All the Best Drugs Cost Too Much
I'm allergic to something. Dust and mold, as a matter of fact. I think mold is the greater culprit. My doctor took half a dozen vials of blood to verify the fact of the matter which we both already know. Mold gives me non-stop asthma. Mold season is long, and growing longer as the planet heats up and winter grows ever more mild.
I'm on tons of drugs right now. Fexofenadine (aka, Allegra), Benadryl, Symbicort, Singulair, Albuterol, and now Prednisone. Combined, the drugs help a great deal, but staying indoors with HEPA filters on full-blast is best.
For most of my life I was very poor but healthy. As you get older, things come at you, and it becomes increasingly difficult to stay healthy, even if you work at it. Then there's global warming, which is a real thing, and mold loves it. I'm fine for the first three or four months, but as the mold season keeps wearing on ever longer, my resistance breaks down.
Getting sick is expensive. These days I am fortunate enough to have decent health insurance and an income that I'll call comfortable, which is a polite way of saying I make enough money that it would be rude for me to talk about the sum. Computers. My last hospital bill (before insurance) was $15,413 for an overnight stay with no major procedures outside of an angiogram. I can't afford that. If I can't afford that, you probably can't afford it either. Without insurance (and coupons that only work if you have insurance) Symbicort and Albuterol are about $150 a month, each. That's half a week's gross on an imaginary $15 per hour minimum wage, and the rent is still due come the first.

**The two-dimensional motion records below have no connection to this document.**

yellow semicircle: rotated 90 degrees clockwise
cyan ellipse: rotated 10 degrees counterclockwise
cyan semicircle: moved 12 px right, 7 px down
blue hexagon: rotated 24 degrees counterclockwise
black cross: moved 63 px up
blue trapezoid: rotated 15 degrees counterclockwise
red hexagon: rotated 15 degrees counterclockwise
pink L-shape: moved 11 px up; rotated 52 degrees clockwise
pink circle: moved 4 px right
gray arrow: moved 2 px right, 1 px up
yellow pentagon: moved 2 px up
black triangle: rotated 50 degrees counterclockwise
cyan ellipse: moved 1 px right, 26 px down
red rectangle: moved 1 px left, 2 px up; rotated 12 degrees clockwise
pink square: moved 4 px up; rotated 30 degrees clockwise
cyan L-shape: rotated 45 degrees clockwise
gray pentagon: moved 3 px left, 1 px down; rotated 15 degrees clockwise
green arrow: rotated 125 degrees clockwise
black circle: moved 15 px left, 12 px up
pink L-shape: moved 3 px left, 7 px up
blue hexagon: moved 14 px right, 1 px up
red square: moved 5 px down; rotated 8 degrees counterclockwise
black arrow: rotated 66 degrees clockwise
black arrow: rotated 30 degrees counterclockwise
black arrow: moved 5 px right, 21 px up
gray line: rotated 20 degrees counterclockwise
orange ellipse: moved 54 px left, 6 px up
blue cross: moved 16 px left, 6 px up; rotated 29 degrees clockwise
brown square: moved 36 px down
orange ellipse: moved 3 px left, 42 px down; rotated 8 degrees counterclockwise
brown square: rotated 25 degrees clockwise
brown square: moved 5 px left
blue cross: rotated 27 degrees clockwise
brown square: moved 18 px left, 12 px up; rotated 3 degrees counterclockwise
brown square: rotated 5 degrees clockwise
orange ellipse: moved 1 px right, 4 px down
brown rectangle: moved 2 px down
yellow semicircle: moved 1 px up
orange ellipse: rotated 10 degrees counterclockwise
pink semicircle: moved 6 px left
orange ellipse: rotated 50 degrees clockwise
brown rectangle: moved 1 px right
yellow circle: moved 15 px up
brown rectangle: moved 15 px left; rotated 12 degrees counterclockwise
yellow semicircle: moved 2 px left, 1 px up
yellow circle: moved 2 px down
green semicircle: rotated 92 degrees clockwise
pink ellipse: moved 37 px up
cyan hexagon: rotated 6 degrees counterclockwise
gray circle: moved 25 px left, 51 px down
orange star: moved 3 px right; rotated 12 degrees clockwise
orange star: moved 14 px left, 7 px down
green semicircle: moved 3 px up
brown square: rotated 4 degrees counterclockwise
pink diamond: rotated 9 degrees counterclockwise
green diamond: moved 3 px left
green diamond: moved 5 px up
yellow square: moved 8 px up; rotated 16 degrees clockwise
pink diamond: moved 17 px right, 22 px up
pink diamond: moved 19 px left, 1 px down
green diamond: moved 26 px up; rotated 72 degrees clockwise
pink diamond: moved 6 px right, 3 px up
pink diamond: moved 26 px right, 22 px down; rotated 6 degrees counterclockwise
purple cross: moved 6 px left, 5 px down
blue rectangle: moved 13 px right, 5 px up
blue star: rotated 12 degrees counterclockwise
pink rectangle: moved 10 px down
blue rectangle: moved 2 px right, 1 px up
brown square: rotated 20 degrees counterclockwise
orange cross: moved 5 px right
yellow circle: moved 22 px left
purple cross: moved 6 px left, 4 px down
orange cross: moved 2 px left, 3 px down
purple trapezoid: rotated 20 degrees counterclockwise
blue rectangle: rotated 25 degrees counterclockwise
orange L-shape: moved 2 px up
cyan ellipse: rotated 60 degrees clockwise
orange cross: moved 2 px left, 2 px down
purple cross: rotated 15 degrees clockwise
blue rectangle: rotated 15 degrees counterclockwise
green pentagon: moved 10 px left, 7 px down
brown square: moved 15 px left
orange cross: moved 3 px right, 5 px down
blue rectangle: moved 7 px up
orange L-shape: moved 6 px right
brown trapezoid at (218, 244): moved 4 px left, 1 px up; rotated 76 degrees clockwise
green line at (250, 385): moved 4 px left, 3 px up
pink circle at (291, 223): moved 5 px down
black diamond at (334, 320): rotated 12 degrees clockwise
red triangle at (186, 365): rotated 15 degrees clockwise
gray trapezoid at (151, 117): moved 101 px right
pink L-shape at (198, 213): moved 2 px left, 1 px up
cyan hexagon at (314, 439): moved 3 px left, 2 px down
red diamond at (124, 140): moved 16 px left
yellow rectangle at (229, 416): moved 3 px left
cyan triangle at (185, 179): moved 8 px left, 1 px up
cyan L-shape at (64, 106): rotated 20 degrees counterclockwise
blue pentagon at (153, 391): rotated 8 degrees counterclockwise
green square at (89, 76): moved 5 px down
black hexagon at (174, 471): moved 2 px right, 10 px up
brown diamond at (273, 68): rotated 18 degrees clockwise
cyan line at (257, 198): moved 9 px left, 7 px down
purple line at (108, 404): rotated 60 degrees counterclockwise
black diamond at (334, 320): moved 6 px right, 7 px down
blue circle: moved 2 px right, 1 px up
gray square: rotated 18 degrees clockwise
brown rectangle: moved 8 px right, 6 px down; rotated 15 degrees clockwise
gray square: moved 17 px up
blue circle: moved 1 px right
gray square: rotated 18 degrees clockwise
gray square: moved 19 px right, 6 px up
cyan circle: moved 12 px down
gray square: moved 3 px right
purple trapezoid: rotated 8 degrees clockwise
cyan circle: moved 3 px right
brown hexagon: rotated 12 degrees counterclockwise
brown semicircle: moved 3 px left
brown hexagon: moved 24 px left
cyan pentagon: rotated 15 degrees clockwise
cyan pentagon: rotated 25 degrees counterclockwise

I'll grant you that so-called Obamacare kind of sucks in a lot of ways. My own monthly payments went up about 35% the day after the ACA passed into law (and before it was actually implemented, no less). But it was the insurance companies who raised their prices, not Obama. Obviously, health care billing, along with pharmaceutical pricing, are total scams. But there's little standing between most of us and inevitable crippling debt other than the ACA and scratch-off lotto tickets. I'm not at all sure why you'd want to tear it down before developing a better, more sustainable alternative.
I honestly don't think you've thought this through.